* Exercise goal *
Reproduce the data word for word, keeping every line complete.

* Extracted records *
————————

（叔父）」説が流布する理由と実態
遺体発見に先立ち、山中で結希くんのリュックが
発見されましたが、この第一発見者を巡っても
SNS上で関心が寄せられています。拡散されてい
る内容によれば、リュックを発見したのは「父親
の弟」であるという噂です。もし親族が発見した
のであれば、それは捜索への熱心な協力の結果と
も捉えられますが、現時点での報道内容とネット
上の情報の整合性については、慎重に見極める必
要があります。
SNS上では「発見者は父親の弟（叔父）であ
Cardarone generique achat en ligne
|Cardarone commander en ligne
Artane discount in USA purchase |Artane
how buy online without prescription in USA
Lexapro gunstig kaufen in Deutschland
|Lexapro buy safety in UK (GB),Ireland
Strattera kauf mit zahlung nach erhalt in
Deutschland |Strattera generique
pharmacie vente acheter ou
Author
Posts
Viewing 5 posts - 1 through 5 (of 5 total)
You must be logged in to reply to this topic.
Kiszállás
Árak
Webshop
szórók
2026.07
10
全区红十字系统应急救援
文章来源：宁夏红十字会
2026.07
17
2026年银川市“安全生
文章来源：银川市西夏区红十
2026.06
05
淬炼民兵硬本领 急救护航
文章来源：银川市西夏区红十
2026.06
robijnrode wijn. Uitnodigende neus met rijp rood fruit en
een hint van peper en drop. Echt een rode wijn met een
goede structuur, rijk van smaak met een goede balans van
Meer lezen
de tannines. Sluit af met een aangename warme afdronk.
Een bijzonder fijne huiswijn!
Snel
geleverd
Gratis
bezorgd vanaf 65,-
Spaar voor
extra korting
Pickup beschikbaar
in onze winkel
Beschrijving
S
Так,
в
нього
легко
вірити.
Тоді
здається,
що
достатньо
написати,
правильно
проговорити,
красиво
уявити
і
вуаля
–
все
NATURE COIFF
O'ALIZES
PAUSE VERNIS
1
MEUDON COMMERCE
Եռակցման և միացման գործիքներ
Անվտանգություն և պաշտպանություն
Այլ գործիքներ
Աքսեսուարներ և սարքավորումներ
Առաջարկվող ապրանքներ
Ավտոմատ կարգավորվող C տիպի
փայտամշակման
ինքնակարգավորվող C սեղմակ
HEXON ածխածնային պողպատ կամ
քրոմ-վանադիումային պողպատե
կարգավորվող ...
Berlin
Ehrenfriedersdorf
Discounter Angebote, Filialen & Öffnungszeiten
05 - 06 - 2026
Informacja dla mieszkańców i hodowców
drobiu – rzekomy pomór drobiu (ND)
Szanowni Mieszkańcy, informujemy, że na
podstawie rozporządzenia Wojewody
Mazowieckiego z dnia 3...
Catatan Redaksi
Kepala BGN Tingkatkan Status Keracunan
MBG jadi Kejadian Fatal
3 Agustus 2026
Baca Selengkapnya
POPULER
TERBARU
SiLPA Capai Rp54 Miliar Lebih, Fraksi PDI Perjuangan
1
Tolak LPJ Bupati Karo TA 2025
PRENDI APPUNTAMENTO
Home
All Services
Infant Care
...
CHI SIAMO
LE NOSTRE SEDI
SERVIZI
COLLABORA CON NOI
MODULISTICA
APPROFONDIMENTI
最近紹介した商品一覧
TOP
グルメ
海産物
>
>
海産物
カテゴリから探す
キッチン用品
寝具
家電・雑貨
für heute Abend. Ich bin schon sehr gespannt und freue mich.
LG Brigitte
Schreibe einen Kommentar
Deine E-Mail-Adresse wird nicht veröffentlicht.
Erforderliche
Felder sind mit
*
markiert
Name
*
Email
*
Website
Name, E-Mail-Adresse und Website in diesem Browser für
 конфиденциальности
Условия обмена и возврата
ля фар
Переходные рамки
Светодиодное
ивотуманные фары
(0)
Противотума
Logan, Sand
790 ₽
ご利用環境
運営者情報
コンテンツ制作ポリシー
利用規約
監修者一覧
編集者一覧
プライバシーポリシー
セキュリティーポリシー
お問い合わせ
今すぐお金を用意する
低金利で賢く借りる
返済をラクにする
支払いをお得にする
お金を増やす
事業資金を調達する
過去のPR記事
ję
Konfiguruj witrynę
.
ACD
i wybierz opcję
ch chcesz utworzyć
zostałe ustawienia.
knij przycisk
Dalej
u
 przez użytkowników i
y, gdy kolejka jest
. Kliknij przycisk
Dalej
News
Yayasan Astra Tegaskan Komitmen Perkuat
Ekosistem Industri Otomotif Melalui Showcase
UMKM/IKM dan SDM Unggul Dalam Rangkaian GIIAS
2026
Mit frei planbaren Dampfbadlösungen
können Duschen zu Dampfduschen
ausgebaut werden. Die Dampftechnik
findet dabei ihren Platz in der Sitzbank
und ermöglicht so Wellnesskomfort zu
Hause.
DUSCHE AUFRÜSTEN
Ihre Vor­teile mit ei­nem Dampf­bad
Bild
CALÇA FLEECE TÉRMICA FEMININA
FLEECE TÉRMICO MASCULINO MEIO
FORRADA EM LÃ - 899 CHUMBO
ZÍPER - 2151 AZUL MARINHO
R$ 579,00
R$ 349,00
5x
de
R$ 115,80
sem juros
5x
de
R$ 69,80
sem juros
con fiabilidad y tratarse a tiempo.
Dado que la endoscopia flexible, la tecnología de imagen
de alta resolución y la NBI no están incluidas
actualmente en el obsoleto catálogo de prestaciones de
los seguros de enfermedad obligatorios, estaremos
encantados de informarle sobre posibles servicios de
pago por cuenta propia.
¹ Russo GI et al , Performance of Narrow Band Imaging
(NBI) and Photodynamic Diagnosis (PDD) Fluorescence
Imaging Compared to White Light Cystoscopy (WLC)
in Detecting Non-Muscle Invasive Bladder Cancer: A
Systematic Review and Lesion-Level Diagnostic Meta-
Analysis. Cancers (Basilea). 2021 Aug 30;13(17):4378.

————————

* Solution for this task *
（叔父）」説が流布する理由と実態
遺体発見に先立ち、山中で結希くんのリュックが
発見されましたが、この第一発見者を巡っても
SNS上で関心が寄せられています。拡散されてい
る内容によれば、リュックを発見したのは「父親
の弟」であるという噂です。もし親族が発見した
のであれば、それは捜索への熱心な協力の結果と
も捉えられますが、現時点での報道内容とネット
上の情報の整合性については、慎重に見極める必
要があります。
SNS上では「発見者は父親の弟（叔父）であ
Cardarone generique achat en ligne
|Cardarone commander en ligne
Artane discount in USA purchase |Artane
how buy online without prescription in USA
Lexapro gunstig kaufen in Deutschland
|Lexapro buy safety in UK (GB),Ireland
Strattera kauf mit zahlung nach erhalt in
Deutschland |Strattera generique
pharmacie vente acheter ou
Author
Posts
Viewing 5 posts - 1 through 5 (of 5 total)
You must be logged in to reply to this topic.
Kiszállás
Árak
Webshop
szórók
2026.07
10
全区红十字系统应急救援
文章来源：宁夏红十字会
2026.07
17
2026年银川市“安全生
文章来源：银川市西夏区红十
2026.06
05
淬炼民兵硬本领 急救护航
文章来源：银川市西夏区红十
2026.06
robijnrode wijn. Uitnodigende neus met rijp rood fruit en
een hint van peper en drop. Echt een rode wijn met een
goede structuur, rijk van smaak met een goede balans van
Meer lezen
de tannines. Sluit af met een aangename warme afdronk.
Een bijzonder fijne huiswijn!
Snel
geleverd
Gratis
bezorgd vanaf 65,-
Spaar voor
extra korting
Pickup beschikbaar
in onze winkel
Beschrijving
S
Так,
в
нього
легко
вірити.
Тоді
здається,
що
достатньо
написати,
правильно
проговорити,
красиво
уявити
і
вуаля
–
все
NATURE COIFF
O'ALIZES
PAUSE VERNIS
1
MEUDON COMMERCE
Եռակցման և միացման գործիքներ
Անվտանգություն և պաշտպանություն
Այլ գործիքներ
Աքսեսուարներ և սարքավորումներ
Առաջարկվող ապրանքներ
Ավտոմատ կարգավորվող C տիպի
փայտամշակման
ինքնակարգավորվող C սեղմակ
HEXON ածխածնային պողպատ կամ
քրոմ-վանադիումային պողպատե
կարգավորվող ...
Berlin
Ehrenfriedersdorf
Discounter Angebote, Filialen & Öffnungszeiten
05 - 06 - 2026
Informacja dla mieszkańców i hodowców
drobiu – rzekomy pomór drobiu (ND)
Szanowni Mieszkańcy, informujemy, że na
podstawie rozporządzenia Wojewody
Mazowieckiego z dnia 3...
Catatan Redaksi
Kepala BGN Tingkatkan Status Keracunan
MBG jadi Kejadian Fatal
3 Agustus 2026
Baca Selengkapnya
POPULER
TERBARU
SiLPA Capai Rp54 Miliar Lebih, Fraksi PDI Perjuangan
1
Tolak LPJ Bupati Karo TA 2025
PRENDI APPUNTAMENTO
Home
All Services
Infant Care
...
CHI SIAMO
LE NOSTRE SEDI
SERVIZI
COLLABORA CON NOI
MODULISTICA
APPROFONDIMENTI
最近紹介した商品一覧
TOP
グルメ
海産物
>
>
海産物
カテゴリから探す
キッチン用品
寝具
家電・雑貨
für heute Abend. Ich bin schon sehr gespannt und freue mich.
LG Brigitte
Schreibe einen Kommentar
Deine E-Mail-Adresse wird nicht veröffentlicht.
Erforderliche
Felder sind mit
*
markiert
Name
*
Email
*
Website
Name, E-Mail-Adresse und Website in diesem Browser für
 конфиденциальности
Условия обмена и возврата
ля фар
Переходные рамки
Светодиодное
ивотуманные фары
(0)
Противотума
Logan, Sand
790 ₽
ご利用環境
運営者情報
コンテンツ制作ポリシー
利用規約
監修者一覧
編集者一覧
プライバシーポリシー
セキュリティーポリシー
お問い合わせ
今すぐお金を用意する
低金利で賢く借りる
返済をラクにする
支払いをお得にする
お金を増やす
事業資金を調達する
過去のPR記事
ję
Konfiguruj witrynę
.
ACD
i wybierz opcję
ch chcesz utworzyć
zostałe ustawienia.
knij przycisk
Dalej
u
 przez użytkowników i
y, gdy kolejka jest
. Kliknij przycisk
Dalej
News
Yayasan Astra Tegaskan Komitmen Perkuat
Ekosistem Industri Otomotif Melalui Showcase
UMKM/IKM dan SDM Unggul Dalam Rangkaian GIIAS
2026
Mit frei planbaren Dampfbadlösungen
können Duschen zu Dampfduschen
ausgebaut werden. Die Dampftechnik
findet dabei ihren Platz in der Sitzbank
und ermöglicht so Wellnesskomfort zu
Hause.
DUSCHE AUFRÜSTEN
Ihre Vor­teile mit ei­nem Dampf­bad
Bild
CALÇA FLEECE TÉRMICA FEMININA
FLEECE TÉRMICO MASCULINO MEIO
FORRADA EM LÃ - 899 CHUMBO
ZÍPER - 2151 AZUL MARINHO
R$ 579,00
R$ 349,00
5x
de
R$ 115,80
sem juros
5x
de
R$ 69,80
sem juros
con fiabilidad y tratarse a tiempo.
Dado que la endoscopia flexible, la tecnología de imagen
de alta resolución y la NBI no están incluidas
actualmente en el obsoleto catálogo de prestaciones de
los seguros de enfermedad obligatorios, estaremos
encantados de informarle sobre posibles servicios de
pago por cuenta propia.
¹ Russo GI et al , Performance of Narrow Band Imaging
(NBI) and Photodynamic Diagnosis (PDD) Fluorescence
Imaging Compared to White Light Cystoscopy (WLC)
in Detecting Non-Muscle Invasive Bladder Cancer: A
Systematic Review and Lesion-Level Diagnostic Meta-
Analysis. Cancers (Basilea). 2021 Aug 30;13(17):4378.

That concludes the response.